DARG seeks to develop advances in database technology that support commercially viable database internal and application improvements. Recent research topics include devising benchmarks and improving designs for data warehousing, isolation testing to provide guarantees of correctness at lower isolation levels, concurrency control algorithms, and bit-sliced indexes and arithmetic. A student from our group was involved with us in a prototype product named C-Store that has since been used as the basis of an industry start-up named Vertica.
DSSG carries out fundamental and applied research in the area of distributed
software systems. Its long-term research goal is to make
distributed software systems more autonomous, scalable,
adaptive, survivable and easier to develop. DSSG's research
efforts address the research issues that cross the boundaries
among distributed computing, software engineering and
artificial intelligence.
NISLab's primary mission is to perform cutting-edge research in emerging areas of computer networks and distributed systems, particularly in support of information systems that can scale with both network size and data size. NISLab also provides hands-on educational resources to students who are interested in advanced network technologies, and engages in multidisciplinary R&D collaborations with other academic units at UMass as well as other institutions and industries in the Boston area.

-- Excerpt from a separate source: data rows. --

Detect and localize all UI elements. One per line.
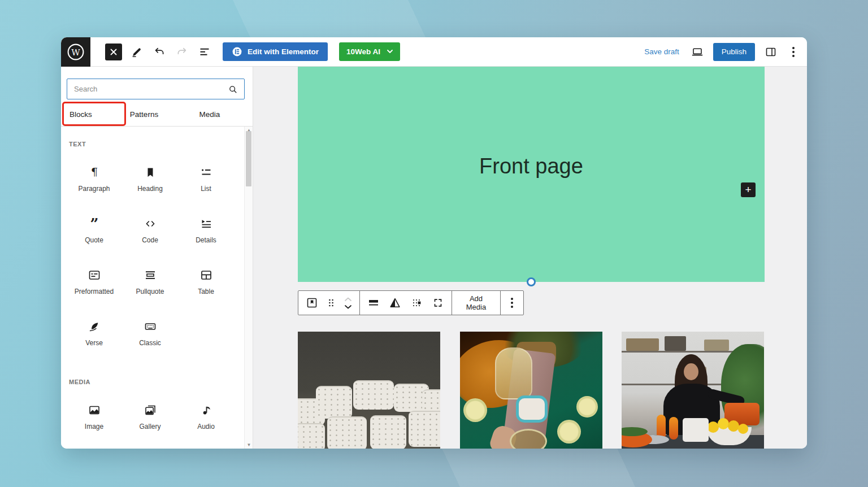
photo-shape [665,336,686,351]
block-item-code[interactable]: Code [122,215,178,251]
content-position-button[interactable] [406,292,427,314]
align-icon [367,296,380,310]
move-up-button[interactable] [344,295,353,303]
transform-cover-button[interactable] [301,292,323,314]
svg-text:W: W [71,47,80,58]
code-icon [144,215,157,233]
scrollbar-down-arrow[interactable]: ▼ [245,442,253,447]
gallery-image-kitchen[interactable] [622,332,764,449]
photo-shape [316,386,352,419]
tab-patterns[interactable]: Patterns [120,102,168,127]
full-height-icon [431,296,445,310]
pullquote-icon [144,266,157,284]
search-input[interactable] [67,85,227,93]
preformatted-icon [88,266,101,284]
publish-button[interactable]: Publish [713,43,755,61]
content-position-icon [410,296,423,310]
photo-shape [728,420,739,432]
inserter-tabs: Blocks Patterns Media [61,102,253,127]
photo-shape [463,398,487,422]
block-item-details[interactable]: Details [178,215,234,251]
settings-panel-toggle[interactable] [761,42,781,62]
cover-block[interactable]: Front page [298,67,765,282]
tab-media[interactable]: Media [190,102,229,127]
tab-blocks[interactable]: Blocks [70,102,92,127]
block-item-table[interactable]: Table [178,266,234,302]
full-height-toggle-button[interactable] [427,292,449,314]
duotone-filter-icon [388,296,402,310]
block-item-gallery[interactable]: Gallery [122,401,178,437]
gallery-icon [144,401,157,419]
photo-shape [557,420,581,443]
redo-button[interactable] [172,42,192,62]
elementor-icon [232,46,242,57]
block-item-quote[interactable]: ” Quote [66,215,122,251]
tools-button[interactable] [127,42,147,62]
tenweb-ai-button[interactable]: 10Web AI [339,42,400,61]
laptop-preview-icon [691,45,704,59]
image-icon [88,401,101,419]
edit-with-elementor-button[interactable]: Edit with Elementor [223,42,328,61]
toolbar-group-cover [360,291,452,315]
undo-button[interactable] [149,42,170,62]
block-item-list[interactable]: List [178,163,234,199]
list-view-icon [198,45,211,59]
search-icon [227,84,238,95]
block-item-image[interactable]: Image [66,401,122,437]
gallery-image-mugs[interactable] [298,332,440,449]
block-item-audio[interactable]: Audio [178,401,234,437]
save-draft-link[interactable]: Save draft [644,47,679,56]
drag-handle-button[interactable] [323,292,340,314]
scrollbar-track[interactable]: ▲ ▼ [244,127,253,449]
block-item-preformatted[interactable]: Preformatted [66,266,122,302]
wordpress-logo[interactable]: W [61,37,90,67]
block-inserter-panel: Blocks Patterns Media TEXT ¶ Paragraph [61,67,253,449]
block-item-paragraph[interactable]: ¶ Paragraph [66,163,122,199]
list-view-button[interactable] [194,42,215,62]
photo-shape [519,398,545,420]
move-down-button[interactable] [344,303,353,310]
verse-icon [88,318,101,336]
align-button[interactable] [363,292,384,314]
add-media-button[interactable]: Add Media [455,294,497,311]
toolbar-group-options [501,291,523,315]
edit-with-elementor-label: Edit with Elementor [248,47,319,56]
paragraph-icon: ¶ [88,163,101,181]
cover-resize-handle[interactable] [527,277,536,286]
preview-button[interactable] [687,42,708,62]
options-menu-button[interactable] [783,42,804,62]
quote-icon: ” [88,215,101,233]
block-item-classic[interactable]: Classic [122,318,178,354]
editor-canvas: Front page + [253,67,807,449]
photo-shape [495,347,532,399]
section-title-text: TEXT [69,141,86,147]
kebab-menu-icon [792,47,795,57]
audio-icon [199,401,213,419]
wordpress-logo-icon: W [67,43,85,61]
pencil-icon [130,45,144,59]
block-item-pullquote[interactable]: Pullquote [122,266,178,302]
media-blocks-grid: Image Gallery [66,401,234,437]
cover-block-icon [305,296,319,310]
gallery-image-drinks-table[interactable] [460,332,602,449]
wordpress-editor-window: W [61,37,807,449]
block-inserter-plus-button[interactable]: + [741,182,756,197]
drag-handle-icon [324,296,338,310]
inserter-scroll-area: TEXT ¶ Paragraph Heading [61,127,253,449]
editor-top-bar: W [61,37,807,67]
move-block-control [340,295,357,310]
scrollbar-thumb[interactable] [246,131,251,186]
block-item-verse[interactable]: Verse [66,318,122,354]
close-inserter-button[interactable] [105,44,122,60]
settings-panel-icon [764,45,778,59]
kebab-menu-icon [511,298,513,308]
block-item-heading[interactable]: Heading [122,163,178,199]
cover-title[interactable]: Front page [479,154,583,179]
duotone-filter-button[interactable] [384,292,406,314]
photo-shape [370,415,406,449]
text-blocks-grid: ¶ Paragraph Heading [66,163,234,354]
search-box [67,79,245,99]
toolbar-options-button[interactable] [504,292,520,314]
photo-shape [718,418,729,429]
svg-text:¶: ¶ [90,166,97,178]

VALab studies the attentional mechanisms underlying human vision and is particularly interested in investigating how attention is controlled for efficient performance of visual tasks. The main research paradigms are eye-movement recording and computational modeling. The findings resulting from this research are applied to the construction of computer vision systems and human-computer interfaces. More specifically, there are three main areas of research that the lab focuses on: Studying Human Eye Movements, Computational Modeling of Cognitive and Perceptual Processes, and Developing Gaze-Controlled Human-Computer Interfaces.